Peut-on mourir de loyauté? Non, bien sûr.
Ce sont les cancers - d'abord un cancer du cavum (cavité interne
du nez), puis du sinus, puis des poumons -, qui ont emporté Bernard
Ista, 67 ans, ingénieur au Commissariat à l'énergie
atomique (CEA), le 1er février 1998. Sur la photo, posée
dans un coin du salon, on voit un bel homme, le cheveu brun, l'air énergique.
"Il faisait partie de cette génération, née avant-guerre,
qui avait conscience de participer à une aventure extraordinaire
qui allait faire la grandeur de la France", souligne Danielle, sa veuve.
Aucune ironie dans la voix. Un brin d'amertume, c'est tout. Les souvenirs
du général Charles Ailleret - l'officier chargé de
démarrer les premiers essais nucléaires français au
Sahara - ne s'intitulent-ils pas, précisément, L'Aventure
atomique française (Grasset, 1968)?
"Hourra la France!",
s'écrie le général de Gaulle, le 13 février
1960, en saluant la première explosion saharienne effectuée
dans la région de Reggane (sud de l'Algérie). "Bernard
y était, note Danielle Ista. Il a fait tous les tirs. Mais,
dans ses lettres, il ne nous parlait pas de son travail. Jamais. J'ai appris
bien plus tard que cela faisait partie des consignes." Elle-même,
sur le coup, ne s'inquiète de rien. Même l'accident de
Béryl - du nom du deuxième essai souterrain dans le Sahara
-, le 1er mai 1962, ne lui laisse aucun souvenir. "Quand,
bien après, j'ai entendu Bernard et ses collègues évoquer
cette histoire, ça ne m'a pas affolée. Ils en parlaient comme
d'un incident un peu ridicule, un raté technique, raconte-t-elle.
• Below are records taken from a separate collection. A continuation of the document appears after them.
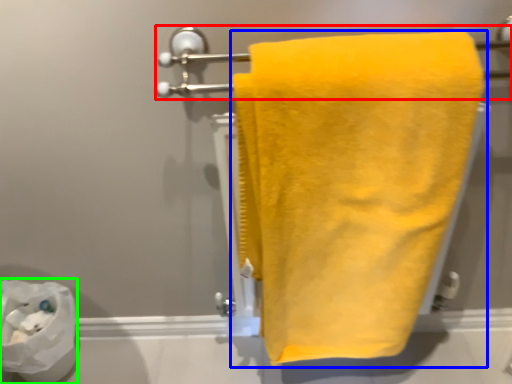 Question: Considering the real-world distances, which object is farthest from towel bar (highlighted by a red box)? towel (highlighted by a blue box) or toilet paper (highlighted by a green box)?

Choices:
 (A) towel
 (B) toilet paper

Answer: (B) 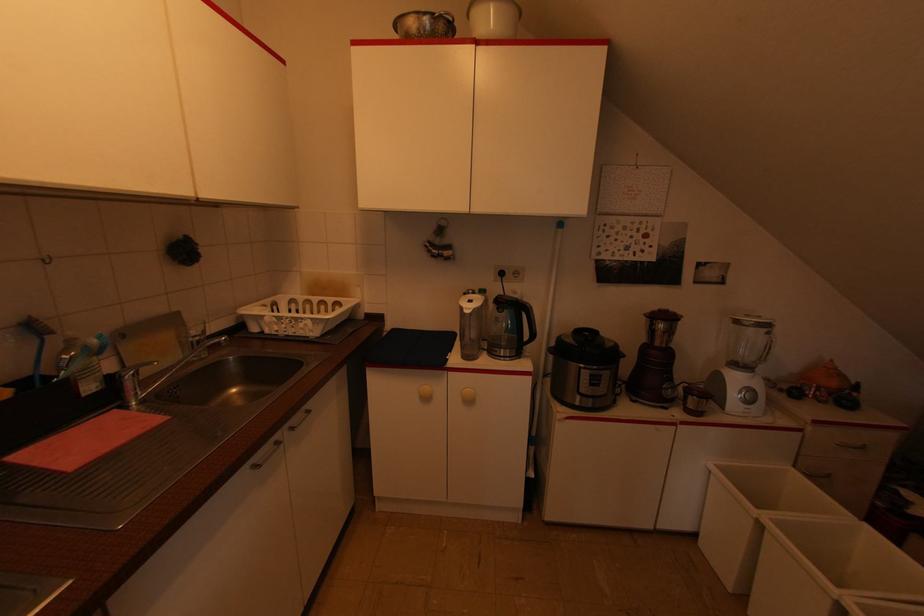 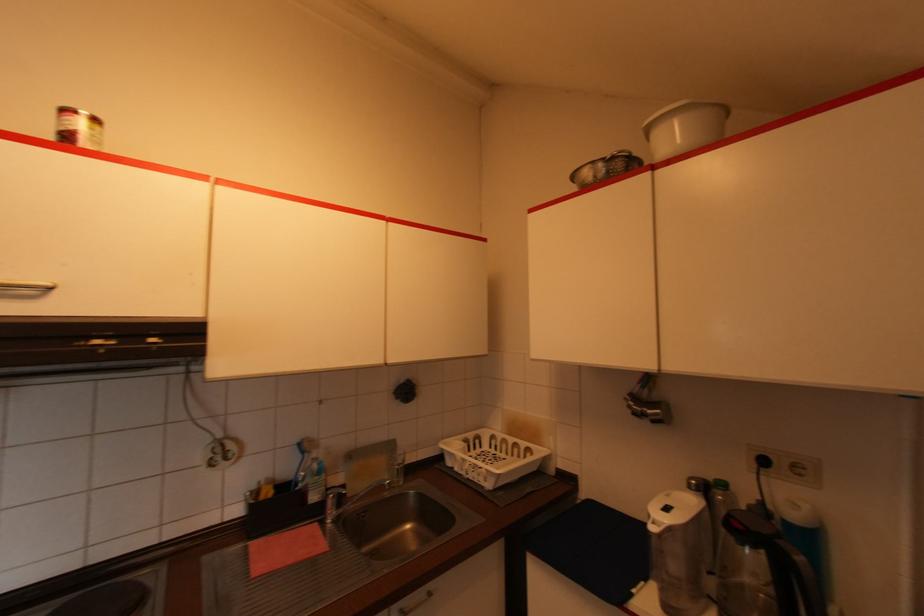 In the second image, find the point that corresponds to [315,300] in the first image.

(512, 440) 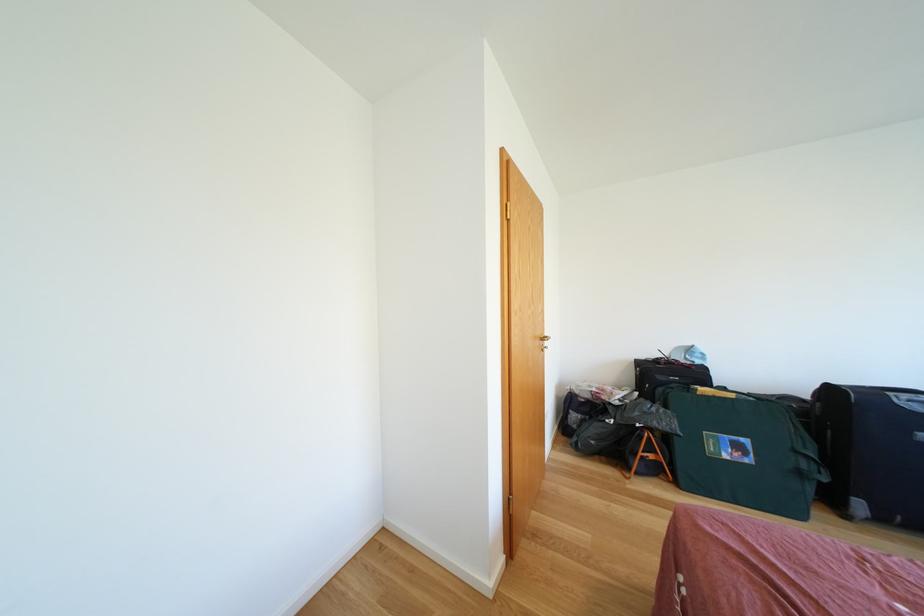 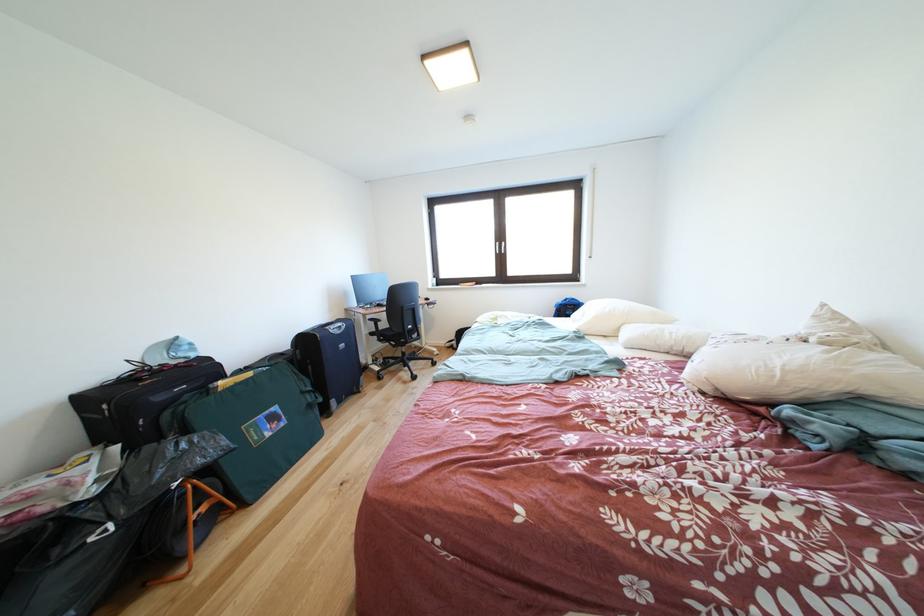 The point at [739,400] is marked in the first image. Where is the corresponding point in the second image?

(259, 379) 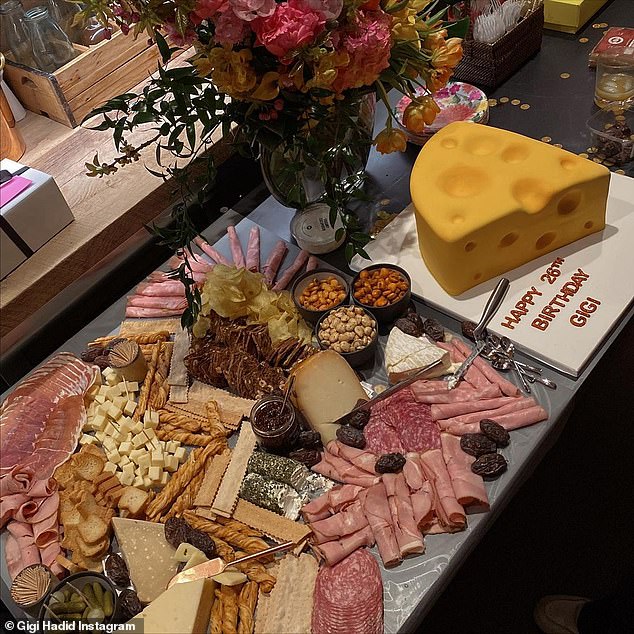 Locate an element on the screen. This screenshot has height=634, width=634. black bowls is located at coordinates (345, 286), (372, 318), (384, 307). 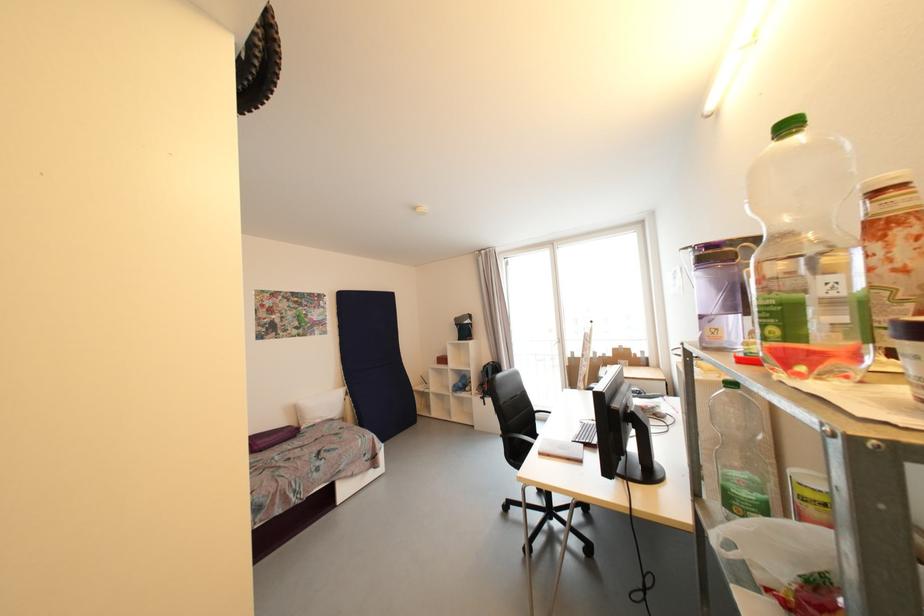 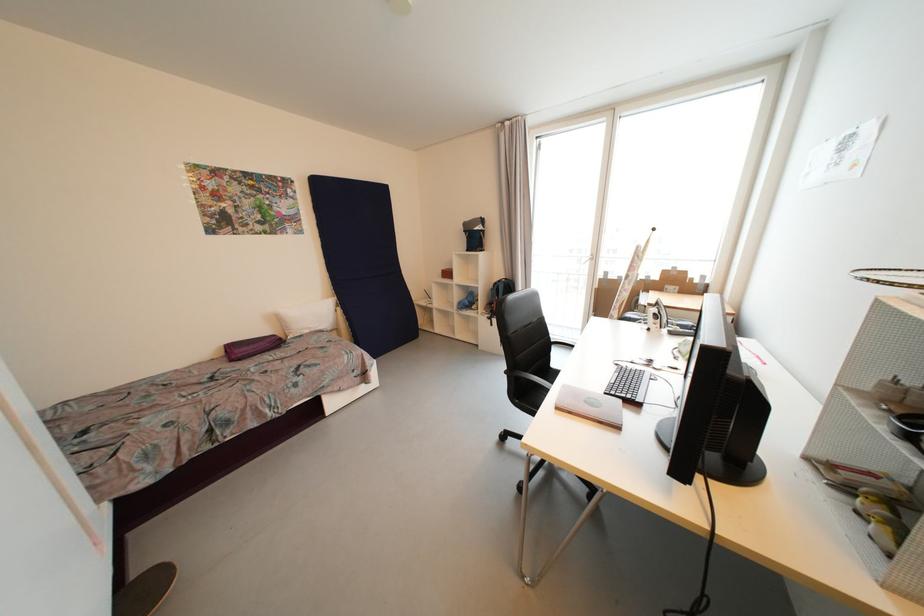 The point at (444, 357) is marked in the first image. Where is the corresponding point in the second image?

(450, 270) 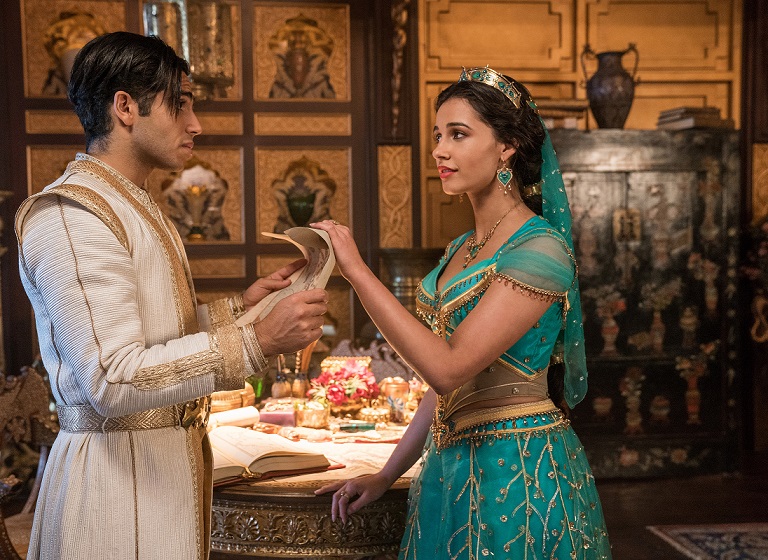 Where is `wooden ornate chest`? The image size is (768, 560). wooden ornate chest is located at coordinates (x=639, y=261). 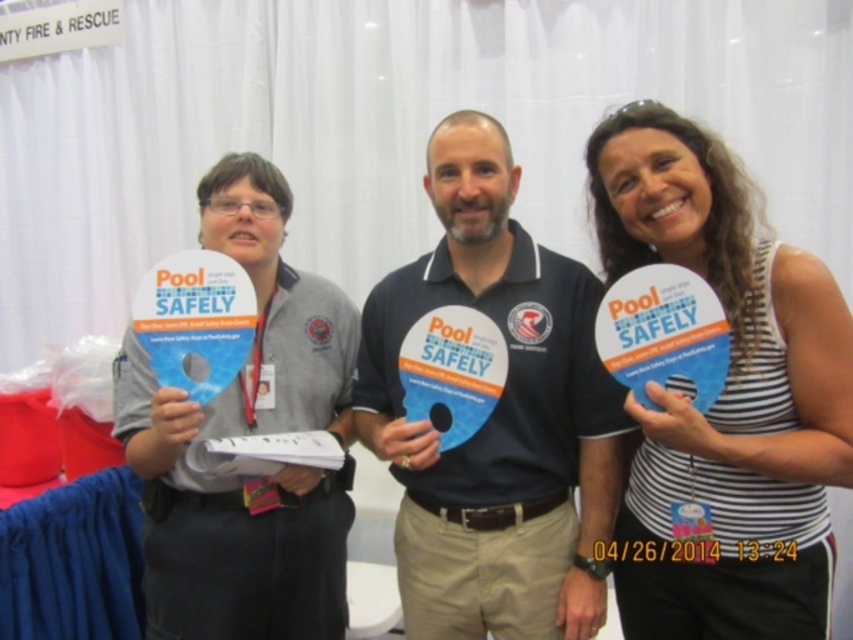 You are at an event and need to find the person wearing the white striped tank top at center. Which direction should you look relative to the person in the matte gray shirt at left?

The white striped tank top at center is to the right of the matte gray shirt at left, so you should look to the right of the matte gray shirt at left to find the person wearing the white striped tank top at center. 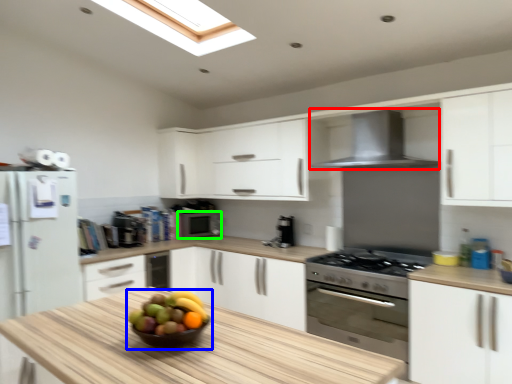 Question: Which object is positioned closest to kitchen appliance (highlighted by a red box)? Select from fruit dish (highlighted by a blue box) and appliance (highlighted by a green box).

Choices:
 (A) fruit dish
 (B) appliance

Answer: (A) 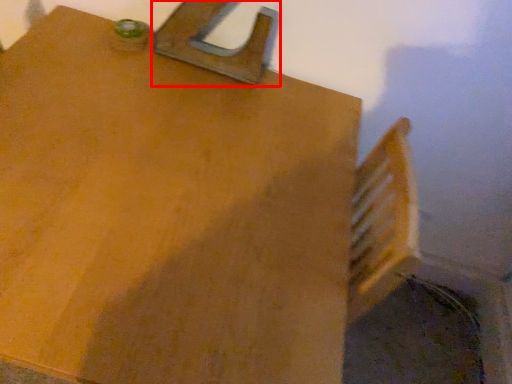 Question: Considering the relative positions of latch (annotated by the red box) and table in the image provided, where is latch (annotated by the red box) located with respect to the staircase?

Choices:
 (A) left
 (B) right

Answer: (B) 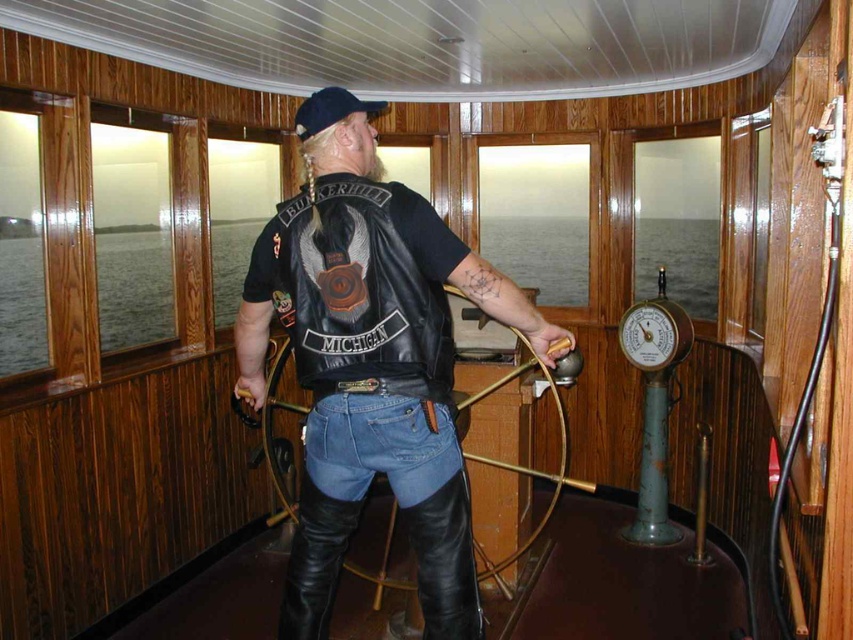 Question: Can you confirm if leather jacket at center is positioned below denim jeans at center?

Choices:
 (A) no
 (B) yes

Answer: (A)

Question: Is leather jacket at center thinner than denim jeans at center?

Choices:
 (A) yes
 (B) no

Answer: (B)

Question: Does leather jacket at center have a greater width compared to denim jeans at center?

Choices:
 (A) yes
 (B) no

Answer: (A) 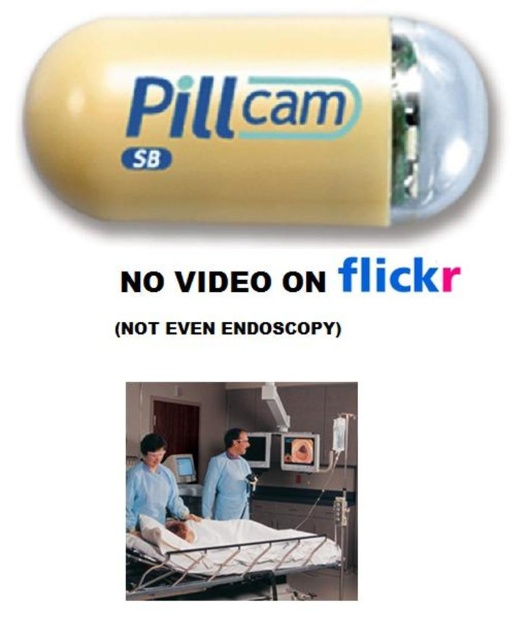 Which of these two, white mesh hospital bed at center or matte blue uniform at center, stands taller?

matte blue uniform at center is taller.

Which is above, white mesh hospital bed at center or matte blue uniform at center?

matte blue uniform at center is above.

Is point (152, 534) farther from viewer compared to point (231, 433)?

No, (152, 534) is in front of (231, 433).

I want to click on white mesh hospital bed at center, so click(x=219, y=554).

Who is taller, blue fabric doctor at center or matte blue uniform at center?

Standing taller between the two is matte blue uniform at center.

Where is `blue fabric doctor at center`? blue fabric doctor at center is located at coordinates (153, 486).

This screenshot has width=528, height=640. Describe the element at coordinates (153, 486) in the screenshot. I see `blue fabric doctor at center` at that location.

The height and width of the screenshot is (640, 528). What are the coordinates of `blue fabric doctor at center` in the screenshot? It's located at (153, 486).

Does white mesh hospital bed at center appear on the left side of blue fabric doctor at center?

In fact, white mesh hospital bed at center is to the right of blue fabric doctor at center.

Does point (280, 566) come in front of point (149, 474)?

Yes, it is in front of point (149, 474).

In order to click on white mesh hospital bed at center in this screenshot , I will do `click(219, 554)`.

Where is `white mesh hospital bed at center`? white mesh hospital bed at center is located at coordinates (219, 554).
Avec le recul, je me rends compte à quel point ils étaient
conditionnés. Mon mari a toujours pensé que la sécurité
maximale était assurée. Il disait : "Nous, on n'est
pas comme les Américains! On fait ça proprement! Il
avait toute confiance dans le savoir-faire des équipes. Pour lui,
c'était une évidence: s'il y avait eu le moindre danger,
la France ne les aurait pas exposés."
Jacques Muller, alors jeune
militaire, était également sur place lors du "raté
technique" de Béryl, le 1er mai 1962, dans la région
d'In-Eker. Ce jour-là, se souvient-il, c'est "en short et chemisette"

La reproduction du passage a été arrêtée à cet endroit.